Convergence Analysis of Federated Learning Methods Using Backward Error Analysis
This provides theoretical insights into federated learning convergence for researchers, though it is incremental as it builds on existing methods with a new analytical perspective.
The paper analyzes the convergence behavior of federated learning algorithms on non-IID data by identifying implicit regularizers through backward error analysis, showing that FedAvg's regularizer increases gradient variance and hampers convergence, while FedSAM and SCAFFOLD partially or fully mitigate biases to improve convergence.

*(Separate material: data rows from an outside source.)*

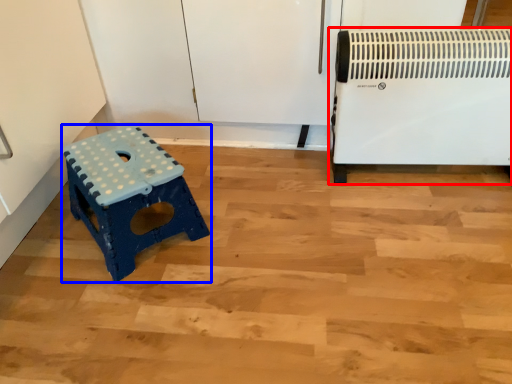 Question: Among these objects, which one is farthest to the camera, home appliance (highlighted by a red box) or furniture (highlighted by a blue box)?

Choices:
 (A) home appliance
 (B) furniture

Answer: (A) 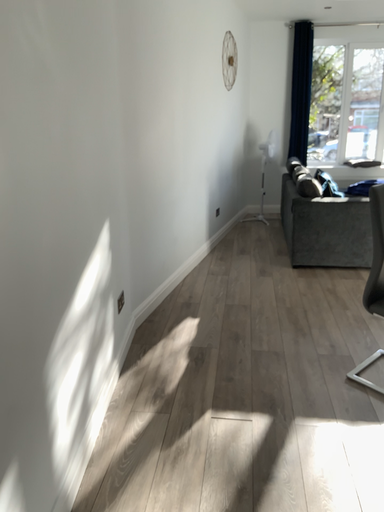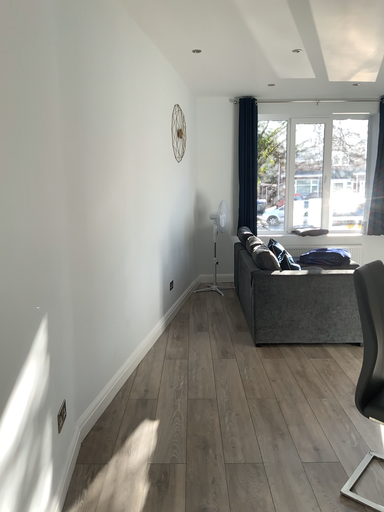 Question: How did the camera likely rotate when shooting the video?

Choices:
 (A) rotated downward
 (B) rotated upward

Answer: (B) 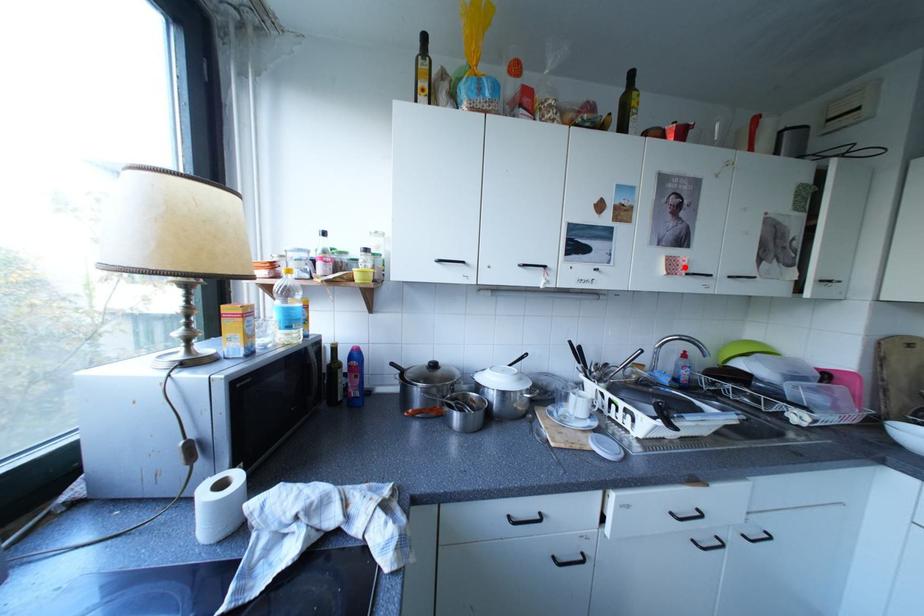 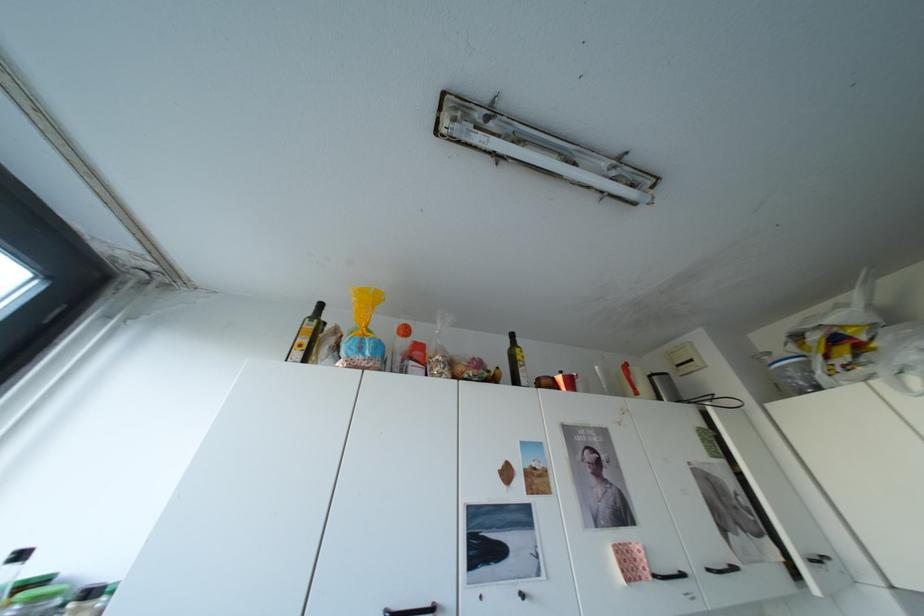 The point at the highlighted location is marked in the first image. Where is the corresponding point in the second image?

(642, 568) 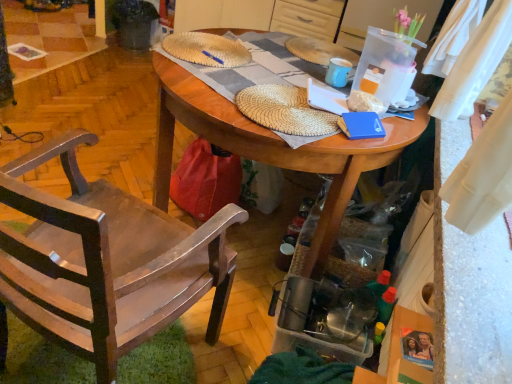 The height and width of the screenshot is (384, 512). Identify the location of vacant space that is to the left of matte blue mug at upper center. (293, 69). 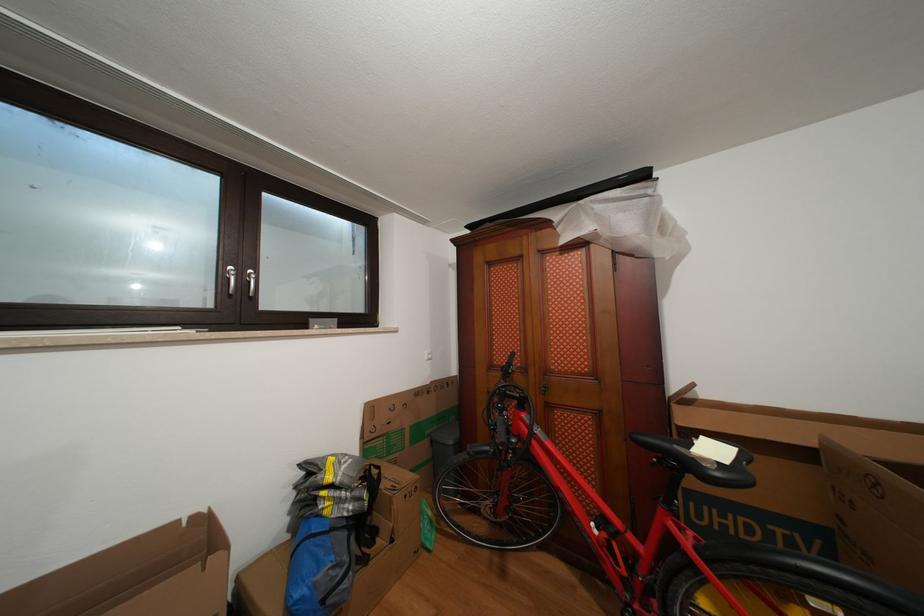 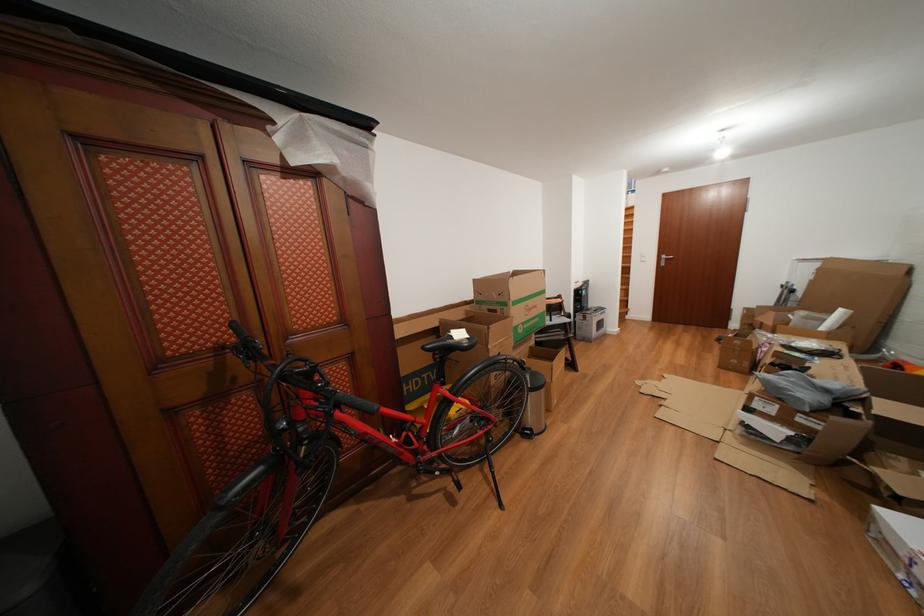 The point at (721, 456) is marked in the first image. Where is the corresponding point in the second image?

(468, 339)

Backward error analysis allows finding a modified loss function, which the parameter updates really follow under the influence of an optimization method. The additional loss terms included in this modified function is called implicit regularizer. In this paper, we attempt to find the implicit regularizer for various federated learning algorithms on non-IID data distribution, and explain why each method shows different convergence behavior. We first show that the implicit regularizer of FedAvg disperses the gradient of each client from the average gradient, thus increasing the gradient variance. We also empirically show that the implicit regularizer hampers its convergence. Similarly, we compute the implicit regularizers of FedSAM and SCAFFOLD, and explain why they converge better. While existing convergence analyses focus on pointing out the advantages of FedSAM and SCAFFOLD, our approach can explain their limitations in complex non-convex settings. In specific, we demonstrate that FedSAM can partially remove the bias in the first-order term of the implicit regularizer in FedAvg, whereas SCAFFOLD can fully eliminate the bias in the first-order term, but not in the second-order term. Consequently, the implicit regularizer can provide a useful insight on the convergence behavior of federated learning from a different theoretical perspective.